Being aggrieved by the interim order of the High Court, the appellant has filed the above appeal which was listed on 8.4.2004 before us for mentioning for an early date of hearing the SLP. Noticing the urgency of the matter and prima facie case of lack of jurisdiction of the High Court to entertain a writ petition after the election process had started, we took up the matter on board and issued notice to the respondents. We also considered it fit to suspend/stay the operation of the impugned order.

Now, the parties are served with the court notice of this petition and are represented through their respective counsel who have requested us to finally dispose of the matter today because of the urgency involved.

Having heard the learned counsel, we grant leave in this matter and proceed to dispose of this appeal.

Ms. K. Amareshwari, learned senior counsel for the appellant and Mr. S Muralidhar, learned counsel for the Returning Officer assailed the order of the High Court primarily on the ground that the High Court was not justified in entertaining a writ petition after issuance of election notification because of the specific bar found in Article 329(b) of the Constitution of India read with the other provisions of the Representation of the People Act, 1951. They also contended that the High Court could not have directed the Returning Officer to treat the first respondent as a candidate set up by the Telangana Rashtra Samithi and further direct the Returning Officer to allot the symbol of car which is reserved for the official candidate of the said political party only. They also submitted that in view of glaring defects and omissions found in Form B filed by the first respondent which are in contravention of the Representation of the People Act, the Rules and Orders made thereunder, it was only the Returning Officer who was competent to adjudicate on such issues and the High Court could not have in a petition filed under Article 226 decided that issue.

They placed strong reliance on the provisions of Article 329(b) of the Constitution as also the judgments of this Court in :

1. N.P.Ponnuswami vs. The Returning Officer, Namakkal Constituency, Namakkal, Salem Dist., and Others (AIR 1952 (39) SC 64);

2. Mohinder Singh Gill & Anr. V. The Chief Election Commissioner, New Delhi & Ors. (1978 1 SCC 405);

3. Election Commission of India v. Shivaji & Ors. (1988 1 SCC 277); and 4.Ram Phal Kundu v. Kamal Sharma (2004 2 SCC 759).

Dr. Rajeev Dhawan, learned senior counsel appearing for the respondents before us who was the writ petitioner before the High Court, however, supported the judgment of the High Court stating that the bar found in Article 329(b) of the Constitution is only in regard to the defects which are not of substantial nature and not a bar to correct errors arising out of irregularities and omissions which have no material bearing on the election or rights of parties. He placed strong reliance on the proviso to Rule 4 of the Conduct of Elections Rules, 1961. He also submitted that the defects pointed out by the Returning Officer were of a very trivial nature and from a complete reading of the nomination papers filed in different forms, it was clear that the first respondent was a candidate proposed by the Telangana Rashtra Samithi and in such circumstances an omission to fill up clauses 2 to 7 in Form B can never be treated as a fatal omission. He also contended that there being no substantial defect and there being no other nomination paper filed on behalf of that political party, the High Court was justified in rectifying that error of the Returning Officer but for which his client would have suffered great hardship and might have had to suffer a prolonged legal battle at a subsequent stage. He also submitted that since the appellant herein was not a candidate claiming either as a nominee of the Telengana Rashtra Samithi or claiming the official symbol of the said party he would not be in any manner prejudiced by the order of the High Court which would only further the interest of justice in facilitating the ongoing election process which is the main object of Article 329 of the Constitution of India.

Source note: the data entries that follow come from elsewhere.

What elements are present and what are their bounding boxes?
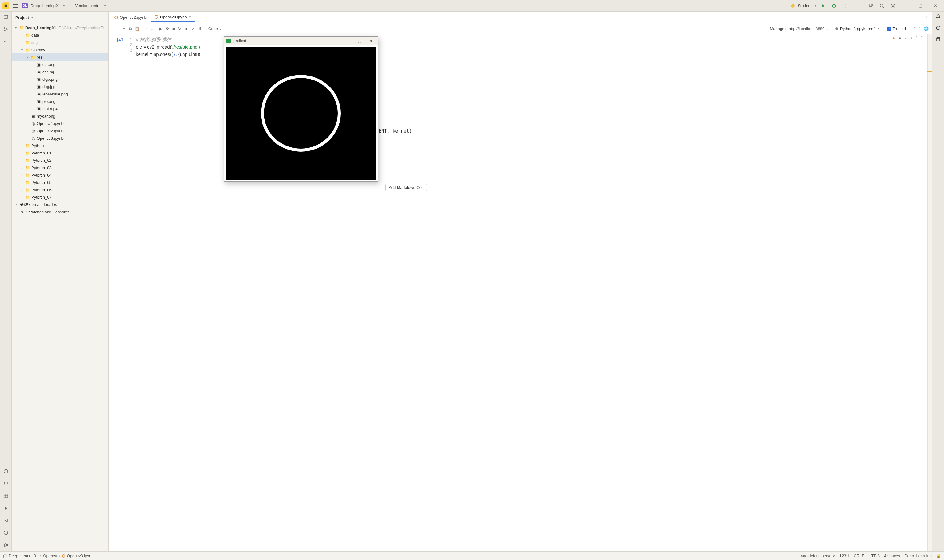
add-cell-icon[interactable]: ＋ <box>112 26 116 32</box>
breadcrumb[interactable]: ▢ Deep_Learing01 › Opencv › Opencv3.ipyn… <box>3 554 93 558</box>
chevron-right-icon[interactable]: › <box>14 210 19 214</box>
paste-icon[interactable]: 📋 <box>134 26 139 31</box>
tabs-more-icon[interactable]: ⋮ <box>922 15 930 20</box>
copy-icon[interactable]: ⧉ <box>129 26 131 31</box>
image-window-titlebar[interactable]: gradient — ▢ ✕ <box>224 37 378 45</box>
search-button[interactable] <box>878 2 886 10</box>
tree-node[interactable]: › 📁 Pytorch_01 <box>12 149 108 157</box>
readonly-icon[interactable]: 🔒 <box>936 554 941 558</box>
tree-node[interactable]: ◎ Opencv3.ipynb <box>12 134 108 142</box>
collapse-down-icon[interactable]: ˅ <box>918 26 921 31</box>
delete-icon[interactable]: 🗑 <box>198 26 202 31</box>
tree-node[interactable]: ▾ 📁 res <box>12 54 108 61</box>
move-up-icon[interactable]: ↑ <box>146 26 148 31</box>
window-close[interactable]: ✕ <box>366 39 375 43</box>
debug-cell-icon[interactable]: ⚙ <box>166 26 169 31</box>
chevron-down-icon[interactable]: ▾ <box>20 48 24 52</box>
tree-node[interactable]: › 📁 Pytorch_02 <box>12 157 108 164</box>
tree-node[interactable]: ▣ dog.jpg <box>12 83 108 90</box>
tree-node[interactable]: ▾ 📁 Opencv <box>12 46 108 54</box>
tree-node[interactable]: › 📁 Pytorch_07 <box>12 194 108 201</box>
tree-node[interactable]: › 📁 Pytorch_03 <box>12 164 108 171</box>
project-panel-header[interactable]: Project ▾ <box>12 12 108 23</box>
add-user-icon[interactable] <box>867 2 875 10</box>
project-tool-icon[interactable] <box>3 14 9 20</box>
tab-opencv2[interactable]: Opencv2.ipynb <box>111 13 150 22</box>
editor-marker-strip[interactable] <box>927 34 932 551</box>
terminal-icon[interactable] <box>3 517 9 524</box>
tree-node[interactable]: ▣ test.mp4 <box>12 105 108 112</box>
status-env[interactable]: Deep_Learning <box>904 554 932 558</box>
tab-opencv3[interactable]: Opencv3.ipynb ✕ <box>151 13 196 22</box>
tree-node[interactable]: › 📁 Pytorch_06 <box>12 186 108 194</box>
debug-button[interactable] <box>830 2 838 10</box>
settings-button[interactable] <box>889 2 897 10</box>
run-button[interactable] <box>819 2 827 10</box>
chevron-right-icon[interactable]: › <box>20 188 24 192</box>
status-indent[interactable]: 4 spaces <box>884 554 900 558</box>
problems-icon[interactable] <box>3 529 9 536</box>
web-icon[interactable]: 🌐 <box>924 26 929 31</box>
window-minimize[interactable]: — <box>900 2 912 10</box>
chevron-right-icon[interactable]: › <box>20 166 24 169</box>
run-all-icon[interactable]: ⏭ <box>184 26 188 31</box>
status-encoding[interactable]: UTF-8 <box>868 554 880 558</box>
chevron-down-icon[interactable]: ▾ <box>25 55 29 59</box>
database-icon[interactable] <box>936 37 941 43</box>
stop-icon[interactable]: ■ <box>173 26 175 31</box>
trusted-toggle[interactable]: ✓ Trusted <box>887 26 906 31</box>
services-icon[interactable] <box>3 492 9 499</box>
jupyter-icon[interactable] <box>3 468 9 475</box>
cell-type-dropdown[interactable]: Code ▾ <box>208 26 221 31</box>
chevron-right-icon[interactable]: › <box>20 195 24 199</box>
restart-icon[interactable]: ↻ <box>178 26 181 31</box>
structure-icon[interactable] <box>3 26 9 32</box>
tree-node[interactable]: › 📁 Python <box>12 142 108 149</box>
vcs-menu[interactable]: Version control <box>75 3 102 8</box>
project-tree[interactable]: ▾ 📁 Deep_Learing01 D:\Git-res\DeepLearin… <box>12 23 108 551</box>
more-tool-icon[interactable]: ⋯ <box>3 38 9 45</box>
kernel-selector[interactable]: Python 3 (ipykernel) ▾ <box>835 26 880 31</box>
run-cell-icon[interactable]: ▶ <box>159 26 163 31</box>
window-maximize[interactable]: ▢ <box>355 39 364 43</box>
tree-node[interactable]: ▣ car.png <box>12 61 108 68</box>
main-menu-button[interactable] <box>12 3 19 9</box>
status-server[interactable]: <no default server> <box>801 554 835 558</box>
managed-label[interactable]: Managed: http://localhost:8889 ▾ <box>770 26 828 31</box>
student-label[interactable]: Student <box>798 3 811 8</box>
window-minimize[interactable]: — <box>344 39 353 43</box>
collapse-up-icon[interactable]: ˄ <box>913 26 915 31</box>
move-down-icon[interactable]: ↓ <box>151 26 153 31</box>
tree-node[interactable]: ▣ lenaNoise.png <box>12 90 108 98</box>
chevron-right-icon[interactable]: › <box>20 151 24 155</box>
tree-node[interactable]: › 📁 Pytorch_05 <box>12 179 108 186</box>
marker-icon[interactable] <box>927 71 932 72</box>
more-button[interactable]: ⋮ <box>841 2 849 10</box>
inspection-widget[interactable]: ▲4 ✓7 ˄˅ <box>892 35 923 40</box>
chevron-right-icon[interactable]: › <box>20 144 24 148</box>
tree-node[interactable]: › 📁 img <box>12 39 108 46</box>
chevron-right-icon[interactable]: › <box>20 159 24 162</box>
status-eol[interactable]: CRLF <box>854 554 864 558</box>
tree-node[interactable]: › �⿻ External Libraries <box>12 201 108 208</box>
add-markdown-button[interactable]: Add Markdown Cell <box>386 184 427 191</box>
chevron-right-icon[interactable]: › <box>20 174 24 177</box>
chevron-down-icon[interactable]: ▾ <box>14 26 18 29</box>
cut-icon[interactable]: ✂ <box>122 26 126 31</box>
python-console-icon[interactable] <box>3 480 9 487</box>
clear-icon[interactable]: ✓ <box>191 26 195 31</box>
tree-node[interactable]: › ✎ Scratches and Consoles <box>12 208 108 215</box>
status-caret[interactable]: 123:1 <box>839 554 850 558</box>
chevron-right-icon[interactable]: › <box>14 203 19 206</box>
notifications-icon[interactable] <box>936 14 941 20</box>
chevron-right-icon[interactable]: › <box>20 41 24 44</box>
tree-node[interactable]: ▣ cat.jpg <box>12 68 108 75</box>
ai-icon[interactable] <box>936 26 941 31</box>
close-tab-icon[interactable]: ✕ <box>188 15 191 19</box>
tree-node[interactable]: ◎ Opencv1.ipynb <box>12 120 108 127</box>
opencv-image-window[interactable]: gradient — ▢ ✕ <box>224 36 378 182</box>
tree-node[interactable]: › 📁 data <box>12 31 108 39</box>
window-maximize[interactable]: ▢ <box>915 2 927 10</box>
tree-node[interactable]: ◎ Opencv2.ipynb <box>12 127 108 134</box>
tree-node[interactable]: ▣ pie.png <box>12 98 108 105</box>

He also relied on certain passages found in Mohinder Singh Gill's case (supra) as also Ponnuswami's case (supra) to support his contention. Learned counsel also placed strong reliance on section 36 of the Representation of the People Act as also clause 30 of the Election Symbols (Reservation and Allotment) Order, 1968 to show that any error in Form B filed in regard to the allotment of the symbol would not be a defect of substantial nature.

It is an admitted fact that so far as the Elections to Parliament from Constituency No.28 Nagarkurnool (SC) Parliamentary Constituency in Andhra Pradesh is concerned, the process of election had already started not only by issuance of the notification by the President of India but also by issuance of a notification fixing the calendar of events by the Election Commission. It is only pursuant to said notification that the first respondent filed his nomination before the Returning Officer on the last date of filing of nominations. It is an admitted fact that in Form A filed by the appellant, he had asked for the symbol of a car on the ground that he is a candidate proposed by the Telengana Rashtra Samithi. His candidature has also been properly proposed and seconded as a candidate for the election to the House of People from Nagarkurnool (28) Parliamentary Constituency, but in Form B which is also a statutory form required to be filed by the first respondent for claiming a reserved symbol of a particular party at Part III in column (b)(ii) of the said form the candidate is required to give the particulars of the political party represented by him.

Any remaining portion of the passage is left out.